An Attempt at Paint-by-Numbers - Part 3
Posted on January 25th, 2025
In the previous parts of this series, we tried various techniques to simplify images and achieve a Paint-by-Numbers effect. We saw how morphological transformations didn’t work as hoped but discovered that connected components could effectively eliminate small, unwanted regions. With that done, we’re now focusing on the problem of “thin regions” that still linger in our image. By the end of this post, we’ll also dive into boundary detection and labeling to give our picture that classic Paint-by-Numbers look.
Removing Thin Regions
When it comes to removing thin regions, two initial ideas might spring to mind:
- Width-to-height ratio. A region is considered “thin” if its width is much larger than its height, or vice versa.
- Region area to bounding box area. A low ratio means the region occupies only a small fraction of its bounding box, suggesting a thin shape.
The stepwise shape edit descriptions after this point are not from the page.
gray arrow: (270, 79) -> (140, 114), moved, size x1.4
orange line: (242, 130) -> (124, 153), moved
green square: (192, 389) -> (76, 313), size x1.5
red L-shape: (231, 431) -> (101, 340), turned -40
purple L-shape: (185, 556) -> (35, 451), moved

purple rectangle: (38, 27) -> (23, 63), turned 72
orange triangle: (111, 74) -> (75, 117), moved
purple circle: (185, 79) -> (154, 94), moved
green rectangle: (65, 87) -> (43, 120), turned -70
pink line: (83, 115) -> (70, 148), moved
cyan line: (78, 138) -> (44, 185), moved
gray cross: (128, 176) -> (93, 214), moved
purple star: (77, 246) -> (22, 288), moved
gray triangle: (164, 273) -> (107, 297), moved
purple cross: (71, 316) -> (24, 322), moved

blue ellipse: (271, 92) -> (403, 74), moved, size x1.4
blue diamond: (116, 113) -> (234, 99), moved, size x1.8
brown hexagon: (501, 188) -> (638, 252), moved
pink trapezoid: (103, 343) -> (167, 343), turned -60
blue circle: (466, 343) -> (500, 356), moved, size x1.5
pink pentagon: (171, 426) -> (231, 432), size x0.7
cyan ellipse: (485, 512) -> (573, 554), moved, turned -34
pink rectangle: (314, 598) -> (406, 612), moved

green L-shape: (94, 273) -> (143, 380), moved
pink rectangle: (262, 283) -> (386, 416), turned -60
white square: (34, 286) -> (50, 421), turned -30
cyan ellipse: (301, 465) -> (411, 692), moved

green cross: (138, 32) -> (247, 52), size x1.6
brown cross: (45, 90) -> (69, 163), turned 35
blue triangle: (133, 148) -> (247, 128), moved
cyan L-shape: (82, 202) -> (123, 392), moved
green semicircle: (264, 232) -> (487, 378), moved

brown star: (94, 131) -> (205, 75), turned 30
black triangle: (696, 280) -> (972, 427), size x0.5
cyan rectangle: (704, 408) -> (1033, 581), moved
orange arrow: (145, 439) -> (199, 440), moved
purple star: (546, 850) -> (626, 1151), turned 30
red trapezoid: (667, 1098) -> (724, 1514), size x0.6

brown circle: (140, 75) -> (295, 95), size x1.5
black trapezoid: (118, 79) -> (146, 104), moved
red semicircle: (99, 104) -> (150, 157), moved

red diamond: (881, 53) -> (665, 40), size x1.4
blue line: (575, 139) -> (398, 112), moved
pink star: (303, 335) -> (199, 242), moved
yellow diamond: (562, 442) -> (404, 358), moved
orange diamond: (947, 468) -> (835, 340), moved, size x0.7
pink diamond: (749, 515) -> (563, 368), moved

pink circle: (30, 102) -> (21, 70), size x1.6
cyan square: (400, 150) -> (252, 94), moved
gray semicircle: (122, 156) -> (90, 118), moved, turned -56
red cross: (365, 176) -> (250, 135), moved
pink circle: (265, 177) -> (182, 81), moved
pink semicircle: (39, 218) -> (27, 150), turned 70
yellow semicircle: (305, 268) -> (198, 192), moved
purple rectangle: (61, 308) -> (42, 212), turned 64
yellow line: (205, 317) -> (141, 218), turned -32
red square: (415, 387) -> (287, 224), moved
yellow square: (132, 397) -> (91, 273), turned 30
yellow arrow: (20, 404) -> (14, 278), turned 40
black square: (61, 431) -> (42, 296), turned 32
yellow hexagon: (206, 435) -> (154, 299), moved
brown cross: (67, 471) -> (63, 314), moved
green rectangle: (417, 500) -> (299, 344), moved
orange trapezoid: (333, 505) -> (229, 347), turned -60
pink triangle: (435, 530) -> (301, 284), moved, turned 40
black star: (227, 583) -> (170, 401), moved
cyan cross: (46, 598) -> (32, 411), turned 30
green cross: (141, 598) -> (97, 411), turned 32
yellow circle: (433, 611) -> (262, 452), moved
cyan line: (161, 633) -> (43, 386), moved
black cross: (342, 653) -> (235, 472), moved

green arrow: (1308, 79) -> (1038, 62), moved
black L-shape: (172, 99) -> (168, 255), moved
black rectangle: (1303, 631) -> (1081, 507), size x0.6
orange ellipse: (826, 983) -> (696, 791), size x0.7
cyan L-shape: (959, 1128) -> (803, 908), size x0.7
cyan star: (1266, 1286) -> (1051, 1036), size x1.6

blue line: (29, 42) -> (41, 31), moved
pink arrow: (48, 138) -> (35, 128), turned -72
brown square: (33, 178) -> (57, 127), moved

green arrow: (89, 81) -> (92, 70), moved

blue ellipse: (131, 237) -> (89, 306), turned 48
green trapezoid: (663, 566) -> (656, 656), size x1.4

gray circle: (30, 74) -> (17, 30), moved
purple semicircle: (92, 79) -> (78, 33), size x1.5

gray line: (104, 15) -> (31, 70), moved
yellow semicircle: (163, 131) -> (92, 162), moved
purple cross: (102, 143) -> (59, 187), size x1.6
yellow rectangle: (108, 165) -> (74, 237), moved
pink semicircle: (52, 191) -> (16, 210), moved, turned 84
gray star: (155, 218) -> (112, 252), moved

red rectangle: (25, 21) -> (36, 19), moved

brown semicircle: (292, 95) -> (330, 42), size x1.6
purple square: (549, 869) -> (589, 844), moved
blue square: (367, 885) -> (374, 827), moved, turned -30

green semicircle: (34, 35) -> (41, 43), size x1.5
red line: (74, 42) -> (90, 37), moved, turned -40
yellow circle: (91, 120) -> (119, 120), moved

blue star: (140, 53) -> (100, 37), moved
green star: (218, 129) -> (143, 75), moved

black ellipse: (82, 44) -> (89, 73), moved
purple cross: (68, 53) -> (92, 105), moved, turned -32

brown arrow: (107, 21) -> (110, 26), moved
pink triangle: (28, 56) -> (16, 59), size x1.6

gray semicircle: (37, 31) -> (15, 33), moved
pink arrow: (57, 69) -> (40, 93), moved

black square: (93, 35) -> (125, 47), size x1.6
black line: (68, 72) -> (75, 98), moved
First, consider the ratio of width to height using a region’s bounding box. If the bounding-box width is much greater than its height (or vice versa), the region qualifies as “thin.” While this sounds promising, it’s often less effective in practice. Regions tend to be irregularly shaped or angled diagonally, and even a “straight line” might not align horizontally or vertically. As a result, this ratio alone ends up eliminating only a few problematic regions.
Next, we can compare a region’s pixel area to the area of its bounding box. A small ratio indicates that the region occupies only a fraction of its bounding box, marking it as “thin.” This works well for filtering out shapes like L-shaped regions. However, it struggles with complex, sparse forms or regions full of holes — such as leaves in a tree — where the total area is small but spread out in multiple clusters, which aren’t strictly thin.


Take a look at these two examples. The region on the left is a “sparse region” from the trees, with a region-to-bounding-box area ratio of 26% — meaning 74% of its bounding box is effectively “background.” Meanwhile, the region on the right is extracted from the fence area, zoomed in, and only a few pixels wide, yet it has a 37% ratio. If we used a 30% threshold, for instance, we’d mistakenly remove the larger region on the left (which we want to keep) but fail to remove the smaller, thin region on the right. One could try combining multiple features — such as total area, width-to-height ratios, or shape descriptors — but the result often feels ad hoc and might only work for this specific image.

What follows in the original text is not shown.